## Prompt
Go through the records below line by line, counting those that contain the word "Adresse"; answer with the count only.

=== Section Start ===

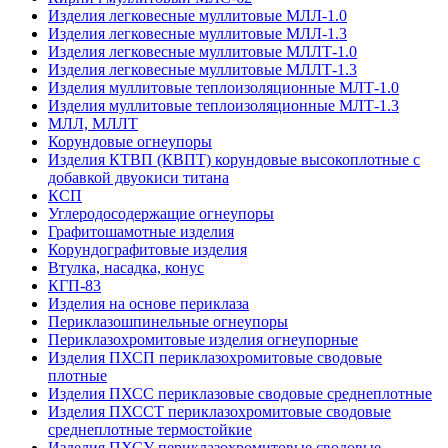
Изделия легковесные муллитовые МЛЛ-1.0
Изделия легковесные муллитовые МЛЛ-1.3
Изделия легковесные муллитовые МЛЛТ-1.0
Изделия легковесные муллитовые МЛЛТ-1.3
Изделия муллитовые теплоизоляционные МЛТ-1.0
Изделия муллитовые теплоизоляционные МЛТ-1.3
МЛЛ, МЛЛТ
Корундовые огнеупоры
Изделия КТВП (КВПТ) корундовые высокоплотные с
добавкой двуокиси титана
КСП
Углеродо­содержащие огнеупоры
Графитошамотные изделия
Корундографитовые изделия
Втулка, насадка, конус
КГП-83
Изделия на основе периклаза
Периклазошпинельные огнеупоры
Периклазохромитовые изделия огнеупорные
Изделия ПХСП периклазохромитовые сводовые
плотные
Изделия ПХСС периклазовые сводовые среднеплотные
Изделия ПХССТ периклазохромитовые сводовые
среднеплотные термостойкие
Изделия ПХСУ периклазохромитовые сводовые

=== Section End ===
=== Section Start ===

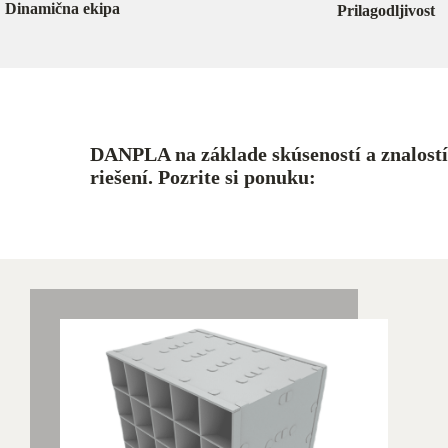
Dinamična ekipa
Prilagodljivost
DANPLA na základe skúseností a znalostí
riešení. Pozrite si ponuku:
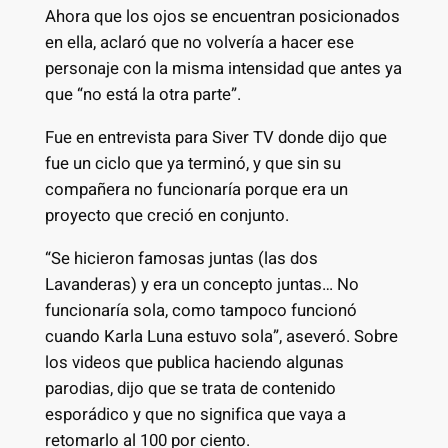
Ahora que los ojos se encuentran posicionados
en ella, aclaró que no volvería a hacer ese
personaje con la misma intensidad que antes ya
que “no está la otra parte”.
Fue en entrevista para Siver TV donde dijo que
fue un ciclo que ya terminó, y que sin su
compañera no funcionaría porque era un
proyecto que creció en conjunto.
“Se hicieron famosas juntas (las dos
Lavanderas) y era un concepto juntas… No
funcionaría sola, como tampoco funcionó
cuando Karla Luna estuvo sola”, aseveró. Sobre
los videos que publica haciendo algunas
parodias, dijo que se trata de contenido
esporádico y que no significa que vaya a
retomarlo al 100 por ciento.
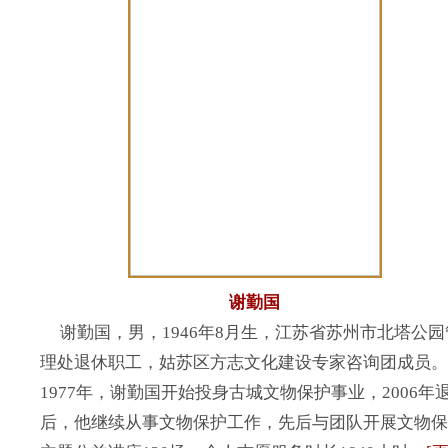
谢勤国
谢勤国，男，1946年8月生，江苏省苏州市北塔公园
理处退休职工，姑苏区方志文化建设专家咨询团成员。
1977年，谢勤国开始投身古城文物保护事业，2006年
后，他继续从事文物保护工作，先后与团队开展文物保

=== Section End ===
=== Section Start ===

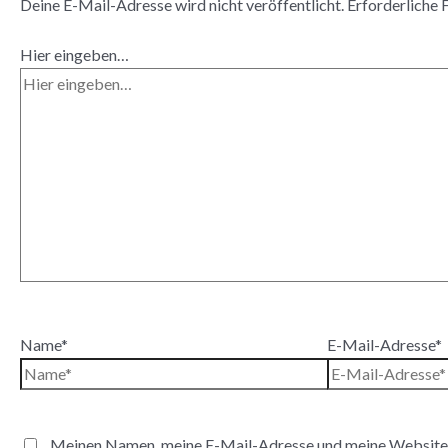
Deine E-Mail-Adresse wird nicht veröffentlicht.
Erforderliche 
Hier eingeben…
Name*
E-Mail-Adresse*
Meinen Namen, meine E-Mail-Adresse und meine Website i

=== Section End ===

## Response to this exercise
3